6. Ratifications. Borrower (a) ratifies and confirms all provisions of the Loan Documents as amended by the Amendment Documents, (b) ratifies and confirms that all guaranties, assurances, and Liens granted, conveyed, or assigned to Lender under the Loan Documents are not released, reduced, or otherwise adversely affected by the Amendment Documents and continue to guarantee, assure, and secure full payment and performance of the present and future Obligations including, without limitation, under the Amended and Restated Term Note, and (c) agrees to perform such acts and duly authorize, execute, acknowledge, deliver, file, and record such additional documents, and certificates as Lender may request in order to create, perfect, preserve, and protect those guaranties, assurances, and Liens.
7. Confirmation. Borrower hereby confirms (a) the debts, duties, obligations, liabilities, rights, titles, security interests, liens, powers, and privileges existing by virtue of the Loan Documents, (b) that the indebtedness secured by each of the Loan Documents includes, among other indebtedness, the Obligations including, without limitation, under the Amended and Restated Term Note, and (c) that the Liens and security interests in the Collateral created under the Loan Documents secure, among other indebtedness, Borrower’s obligations under the Credit Agreement and each other Loan Document including, without limitation, under the Amended and Restated Term Note, and all modifications, amendments, renewals, extensions, and restatements thereof.
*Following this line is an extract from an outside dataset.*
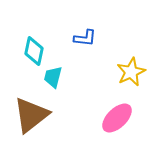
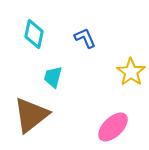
blue L-shape: rotated 120 degrees counterclockwise
cyan diamond: moved 17 px up
yellow star: rotated 12 degrees counterclockwise
pink ellipse: moved 4 px left, 9 px down
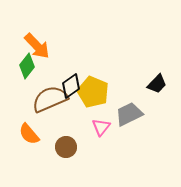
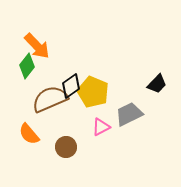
pink triangle: rotated 24 degrees clockwise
8. Representations. Borrower represents and warrants to Lender that as of the date of this Amendment: (a) the Amendment Documents have been duly authorized, executed, and delivered by Borrower; (b) no action of, or filing with, any governmental authority is required to authorize, or is otherwise required in connection with, the execution, delivery, and performance by Borrower of the Amendment Documents; (c) the Loan Documents, as amended by the Amendment Documents, are valid and binding upon Borrower, and are enforceable against Borrower in accordance with their respective terms, except as limited by debtor relief laws; (d) the execution, delivery, and performance by Borrower of the Amendment Documents do not require the consent of any other Person and do not and will not constitute a violation of any laws, agreements, or understandings to which Borrower is a party or by which Borrower is bound; (e) all representations and warranties in the Loan Documents are true and correct in all material respects immediately prior to, and after giving effect to, this Amendment; and (f) prior to and after giving effect to this Amendment, no Default exists.
9. Filed Dismissal. Borrower shall deliver to Lender, by no later than August 31, 2016, a copy of the Joint Stipulation For Dismissal With Prejudice with respect to Case No. 8:16-cv-408-T-30TGW as filed with the United States District Court Middle District of Florida Tampa Division. Borrower acknowledges and agrees that failure to deliver such filed document by August 31, 2016 shall be an Event of Default.
10. Consent to Subordinated Debt Amendment. Lender hereby consents to the transactions contemplated by the First Amendment to Credit Agreement, dated effective as of the date of this Amendment, by and between Borrower and CROWDOUT CAPITAL PLATFORM LLC, a Delaware limited liability company and successor to CrowdOut Capital LLC.